If the line $x+y-1=0$ is a tangent to a parabola with focus (1,2) at A and intersects the directrix at B and tangent...

Question

If the line $x+y-1=0$ is a tangent to a parabola with focus (1,2) at A and intersects the directrix at B and tangent at vertex C respectively, then find the value of AC.BC

First of, they have given absolutely no infomation regarding the parabola, leaving me with no choice but to assume some standard case

If it is of the form $y^2=4ax$, the axis of the parabola is $y=2$

So $$(y-2)^2=4a(x-x_1)$$

The equation of tangent to the parabola is $$y-2=m(x-x_1)+\frac am$$ Putting m=-1

$$y-2=x_1-x-a$$ $$x+y=2+x_1-a$$

So $$2+x_1-a=1$$ $$x_1=a-1$$

The distance from vertex to focus is +a So
As given $$x_1+a=1$$ x coordinate of focus given $$(a-1)+a=1$$ $$a=1$$ Then $$x_1=0$$ Now vertex=(0,2) U can try now finding directrix and its intersection point with tangent and intersection point with tangent at vertex then u get

                AC= square root of 2 
                BC=square root of 2 
   Now,
        AC.BC=2

That’s all I could do.

Answer 1

A partial answer.

The parabola with focus $F=(1,2)$ and directrix $lx+my+l=0$ has equation $$(l^2+m^2)((x-1)^2+(y-2)^2)-(lx+my+l)^2=0$$ and experimenting in geogebra I found it happens to meet $y+x-1=0$ doubly in $A$: $(x,y)=(\frac{l-m}{l+m},\frac{2m}{l+m})$ (substitute the line $y=1-x$ in the equation for the parabola and check that it factors as $(mx+lx+m-l)^2$) so it's tangent there for all $l,m$ with $l+m\neq 0$.
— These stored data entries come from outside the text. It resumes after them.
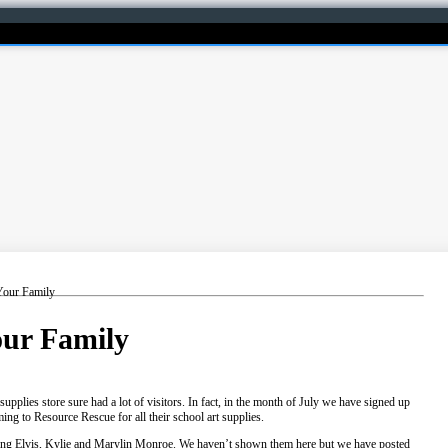
Your Family
our Family
 supplies store sure had a lot of visitors. In fact, in the month of July we have signed up
g to Resource Rescue for all their school art supplies.
uding Elvis, Kylie and Marylin Monroe. We haven’t shown them here but we have posted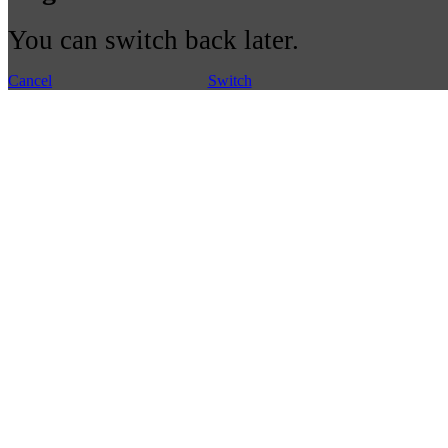
You can switch back later.
Cancel
Switch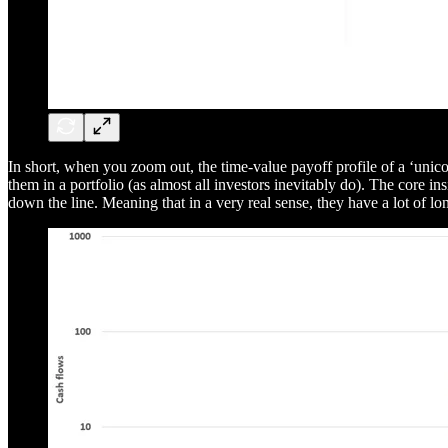
In short, when you zoom out, the time-value payoff profile of a ‘unicor
them in a portfolio (as almost all investors inevitably do). The core in
down the line. Meaning that in a very real sense, they have a lot of long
The directrix $lx+my+l=0$ meets $y+x-1=0$ in $B:(x,y)=(-\frac{l+m}{l-m},\frac{2l}{l-m})$.

The axis is parallel to $ -mx +ly$ and passes through the focus, and intersects the parabola in the vertex which is $V:(x,y)=(\frac{m(m-l)}{l^2+m^2},\frac{m^2-lm+2l^2}{l^2+m^2})$ so the tangent at $V$ (which is parallel to $lx+my=0$ and goes through $V$) is $lx+my-m=0$ which meets $y+x-1=0$ in $C: (x,y)=(0,1)$.

Now $$AC\cdot BC=\sqrt{\left(\frac{l-m}{l+m}-0\right)^2+\left(\frac{2\,m}{l+m}-1\right)^2}\sqrt{\left(-\frac{l+m}{l-m}-0\right)^2+\left(\frac{2\,l}{ l-m}-1\right)^2}=\sqrt{2\frac{(l-m)^2}{(l+m)^2}}\sqrt{2\frac{(l+m)^2}{(l-m)^2}}=2$$ for $l\pm m\neq 0.$ When $l=m$ the points $A$ and $C$ coincide and $B$ goes off to infinity. When $l=-m$ the parabola degenerates to a double line $(x+y-3)^2=0$; which is not tangent to $x+y-1=0$ in the finite plane; $A$ goes off to infinity with $B$ and $C$ coinciding.